Supplied data START

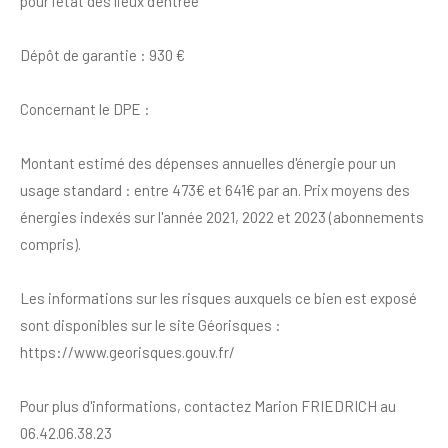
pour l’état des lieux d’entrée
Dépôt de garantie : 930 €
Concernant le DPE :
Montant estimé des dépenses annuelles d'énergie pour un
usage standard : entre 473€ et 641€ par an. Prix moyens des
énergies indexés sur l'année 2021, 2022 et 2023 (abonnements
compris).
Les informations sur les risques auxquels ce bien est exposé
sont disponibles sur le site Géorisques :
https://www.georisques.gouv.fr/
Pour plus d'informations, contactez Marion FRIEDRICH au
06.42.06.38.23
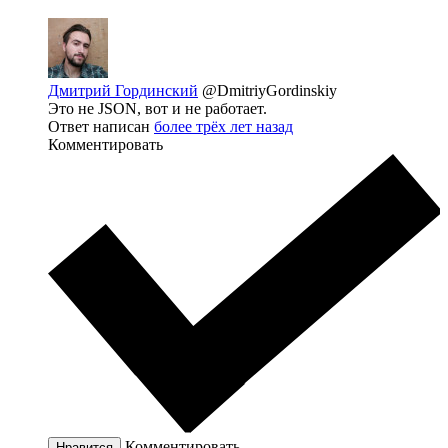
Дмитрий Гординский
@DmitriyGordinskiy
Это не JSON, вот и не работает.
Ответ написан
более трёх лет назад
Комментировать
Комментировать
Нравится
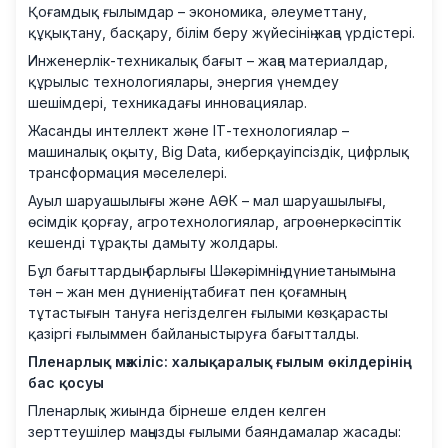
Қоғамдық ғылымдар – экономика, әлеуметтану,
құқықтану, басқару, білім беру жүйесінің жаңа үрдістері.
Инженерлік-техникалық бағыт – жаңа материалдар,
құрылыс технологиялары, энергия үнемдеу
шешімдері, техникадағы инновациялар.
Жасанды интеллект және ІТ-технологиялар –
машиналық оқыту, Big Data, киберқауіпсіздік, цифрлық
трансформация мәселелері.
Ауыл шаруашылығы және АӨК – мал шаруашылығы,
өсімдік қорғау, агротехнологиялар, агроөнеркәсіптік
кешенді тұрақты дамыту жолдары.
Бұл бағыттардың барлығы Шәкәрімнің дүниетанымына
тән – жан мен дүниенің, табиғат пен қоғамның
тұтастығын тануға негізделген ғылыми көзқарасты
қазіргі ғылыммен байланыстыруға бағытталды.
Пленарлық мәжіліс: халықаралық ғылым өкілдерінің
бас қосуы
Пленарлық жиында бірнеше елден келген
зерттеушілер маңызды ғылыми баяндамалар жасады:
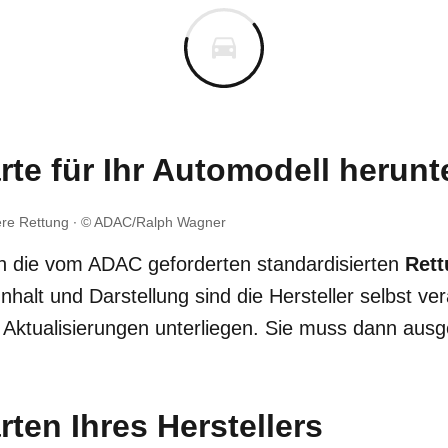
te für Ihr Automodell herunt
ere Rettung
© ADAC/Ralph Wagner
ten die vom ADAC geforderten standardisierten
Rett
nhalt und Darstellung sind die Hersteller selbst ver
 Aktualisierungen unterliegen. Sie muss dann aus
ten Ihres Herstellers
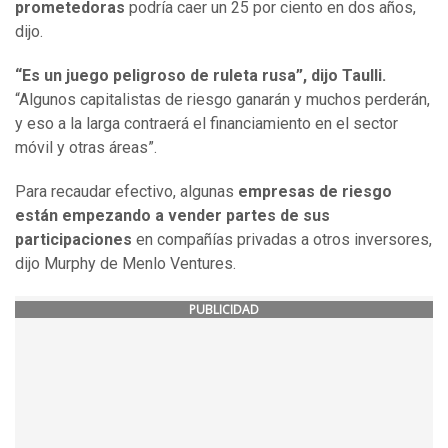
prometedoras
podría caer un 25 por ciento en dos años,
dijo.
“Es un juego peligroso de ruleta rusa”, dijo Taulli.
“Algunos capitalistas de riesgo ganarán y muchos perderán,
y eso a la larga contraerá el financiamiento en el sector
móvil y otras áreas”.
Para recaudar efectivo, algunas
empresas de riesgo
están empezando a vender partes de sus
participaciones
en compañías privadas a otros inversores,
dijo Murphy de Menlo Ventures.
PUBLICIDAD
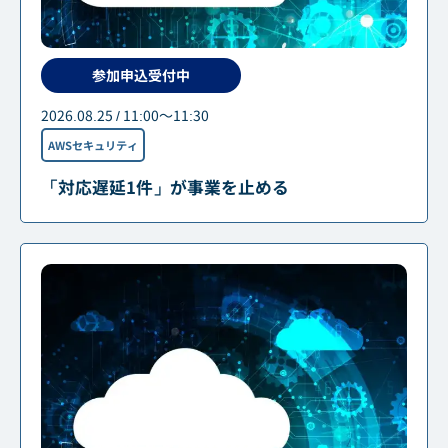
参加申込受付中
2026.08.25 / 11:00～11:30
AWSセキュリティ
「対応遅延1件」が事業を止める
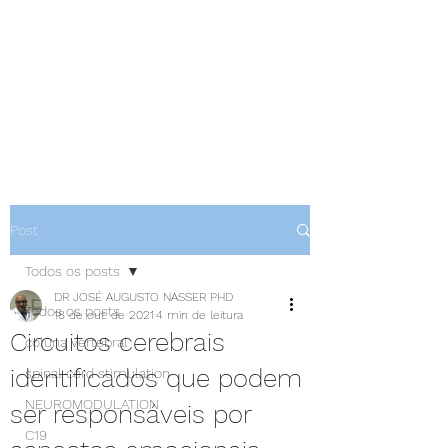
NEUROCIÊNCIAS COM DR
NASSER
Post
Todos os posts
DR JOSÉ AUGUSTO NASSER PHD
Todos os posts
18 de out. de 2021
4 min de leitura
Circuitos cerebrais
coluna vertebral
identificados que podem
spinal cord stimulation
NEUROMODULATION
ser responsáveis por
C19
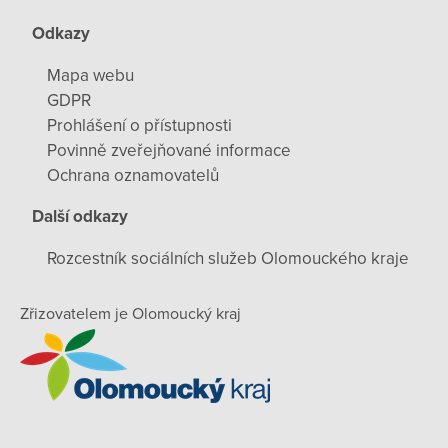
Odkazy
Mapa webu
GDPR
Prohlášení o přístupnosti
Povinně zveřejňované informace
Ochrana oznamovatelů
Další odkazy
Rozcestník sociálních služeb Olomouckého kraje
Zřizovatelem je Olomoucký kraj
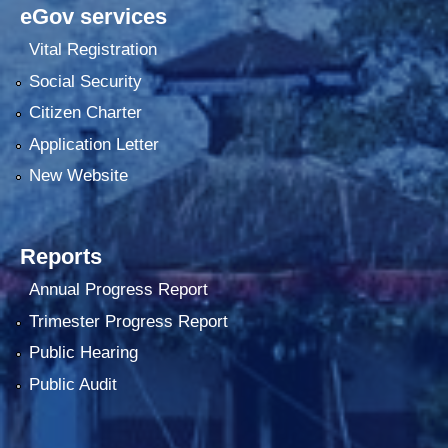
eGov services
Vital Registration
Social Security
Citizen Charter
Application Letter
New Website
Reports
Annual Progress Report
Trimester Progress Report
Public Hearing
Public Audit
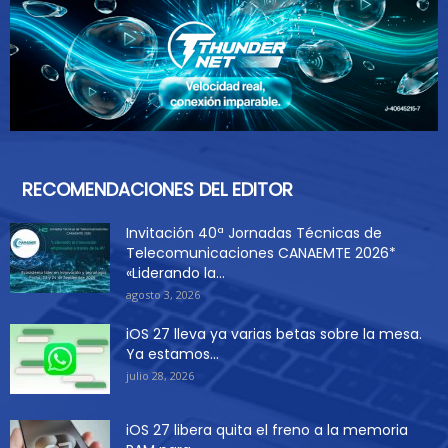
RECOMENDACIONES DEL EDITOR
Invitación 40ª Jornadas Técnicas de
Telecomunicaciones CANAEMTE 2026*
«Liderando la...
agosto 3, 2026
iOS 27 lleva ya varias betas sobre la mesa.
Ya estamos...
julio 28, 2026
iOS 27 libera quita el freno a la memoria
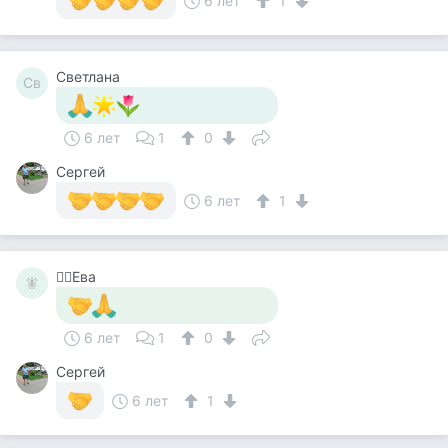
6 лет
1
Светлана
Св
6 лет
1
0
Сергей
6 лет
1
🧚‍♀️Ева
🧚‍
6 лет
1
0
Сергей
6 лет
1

Supplied data END
Supplied data START

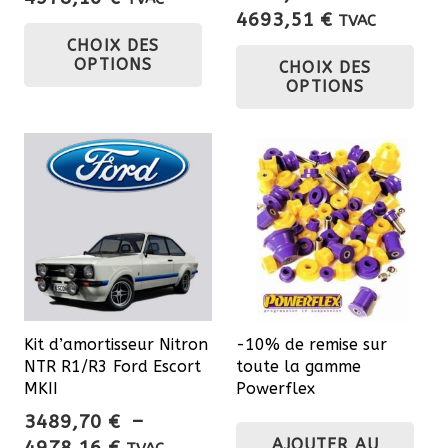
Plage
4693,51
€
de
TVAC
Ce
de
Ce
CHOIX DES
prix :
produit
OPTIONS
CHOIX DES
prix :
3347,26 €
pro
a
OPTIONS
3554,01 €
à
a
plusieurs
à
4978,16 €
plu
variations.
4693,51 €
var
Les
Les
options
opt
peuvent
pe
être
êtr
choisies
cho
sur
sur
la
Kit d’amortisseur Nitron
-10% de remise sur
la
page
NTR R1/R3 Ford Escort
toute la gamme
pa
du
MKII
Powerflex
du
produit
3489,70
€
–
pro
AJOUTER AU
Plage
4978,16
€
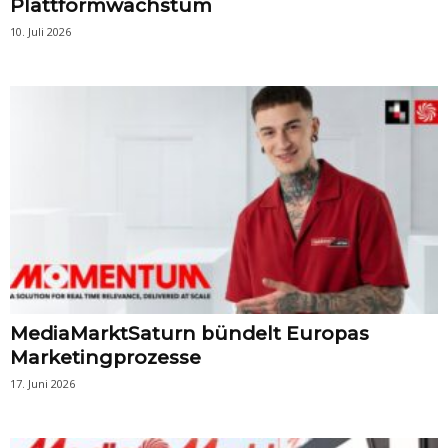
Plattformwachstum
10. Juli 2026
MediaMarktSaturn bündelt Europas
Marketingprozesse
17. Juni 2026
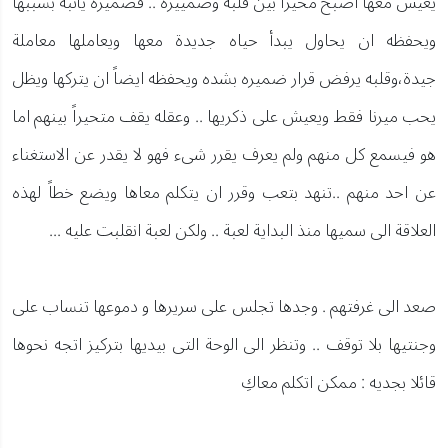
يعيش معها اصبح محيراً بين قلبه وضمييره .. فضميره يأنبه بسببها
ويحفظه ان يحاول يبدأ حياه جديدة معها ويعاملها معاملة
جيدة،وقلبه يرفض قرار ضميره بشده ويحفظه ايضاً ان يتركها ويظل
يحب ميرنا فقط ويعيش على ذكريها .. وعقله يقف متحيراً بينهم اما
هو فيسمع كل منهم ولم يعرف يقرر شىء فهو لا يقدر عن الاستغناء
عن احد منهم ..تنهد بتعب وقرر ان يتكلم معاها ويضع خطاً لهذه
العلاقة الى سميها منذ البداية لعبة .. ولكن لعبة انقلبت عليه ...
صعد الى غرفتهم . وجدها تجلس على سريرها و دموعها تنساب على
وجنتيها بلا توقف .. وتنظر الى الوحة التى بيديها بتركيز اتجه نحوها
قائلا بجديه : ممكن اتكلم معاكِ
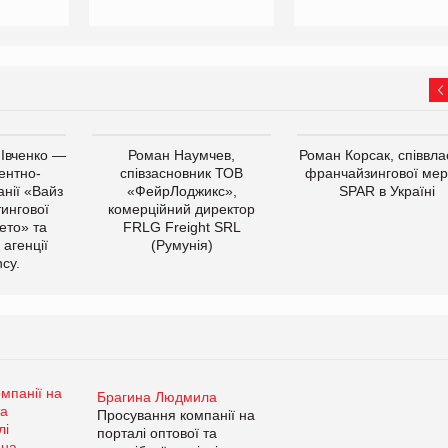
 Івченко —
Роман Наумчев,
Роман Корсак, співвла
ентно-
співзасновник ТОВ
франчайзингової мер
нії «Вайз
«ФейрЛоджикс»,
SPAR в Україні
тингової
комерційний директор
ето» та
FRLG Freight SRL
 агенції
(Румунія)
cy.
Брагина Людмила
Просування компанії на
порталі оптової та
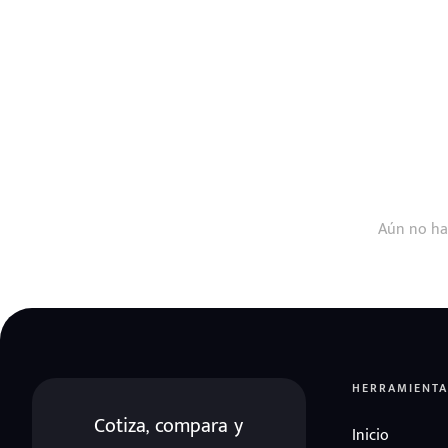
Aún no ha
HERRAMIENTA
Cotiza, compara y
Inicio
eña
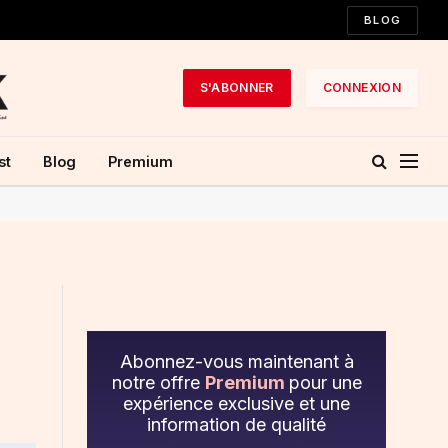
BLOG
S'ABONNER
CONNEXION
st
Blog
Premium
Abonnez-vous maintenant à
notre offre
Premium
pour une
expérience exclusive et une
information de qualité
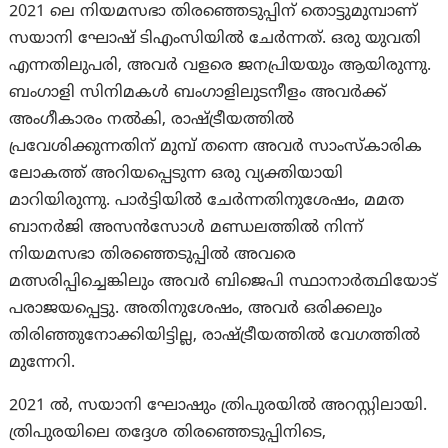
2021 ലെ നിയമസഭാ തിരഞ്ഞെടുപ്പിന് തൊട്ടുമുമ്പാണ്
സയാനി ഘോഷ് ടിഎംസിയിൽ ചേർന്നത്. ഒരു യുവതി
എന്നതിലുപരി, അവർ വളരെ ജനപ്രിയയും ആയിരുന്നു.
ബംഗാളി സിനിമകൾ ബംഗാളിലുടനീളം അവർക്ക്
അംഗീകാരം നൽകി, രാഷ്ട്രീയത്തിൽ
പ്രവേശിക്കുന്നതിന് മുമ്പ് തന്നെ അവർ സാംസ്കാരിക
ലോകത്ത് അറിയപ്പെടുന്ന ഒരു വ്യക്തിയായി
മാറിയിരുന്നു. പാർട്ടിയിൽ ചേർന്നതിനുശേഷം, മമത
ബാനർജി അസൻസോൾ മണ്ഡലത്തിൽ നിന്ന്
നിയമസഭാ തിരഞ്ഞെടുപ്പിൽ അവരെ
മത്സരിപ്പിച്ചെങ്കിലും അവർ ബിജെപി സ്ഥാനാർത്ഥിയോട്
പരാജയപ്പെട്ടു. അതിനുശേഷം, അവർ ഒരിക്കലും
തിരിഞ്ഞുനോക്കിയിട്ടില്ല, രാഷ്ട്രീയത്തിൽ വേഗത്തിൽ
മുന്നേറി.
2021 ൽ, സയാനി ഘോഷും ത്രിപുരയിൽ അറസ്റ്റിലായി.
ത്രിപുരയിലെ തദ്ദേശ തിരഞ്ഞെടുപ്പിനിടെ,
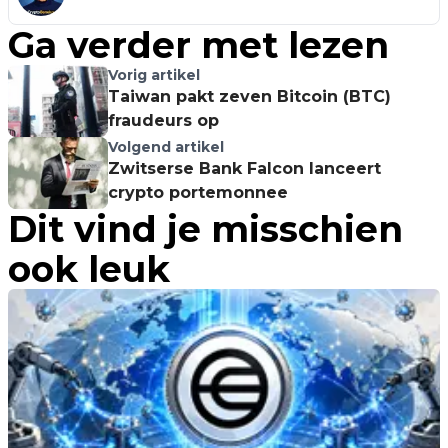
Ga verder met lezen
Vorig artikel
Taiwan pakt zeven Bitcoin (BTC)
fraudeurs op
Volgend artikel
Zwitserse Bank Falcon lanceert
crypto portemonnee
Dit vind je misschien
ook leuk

Supplied data END

Every line of the material that holds "Progress" should be copied out as the answer.

Annual Progress Report
Trimester Progress Report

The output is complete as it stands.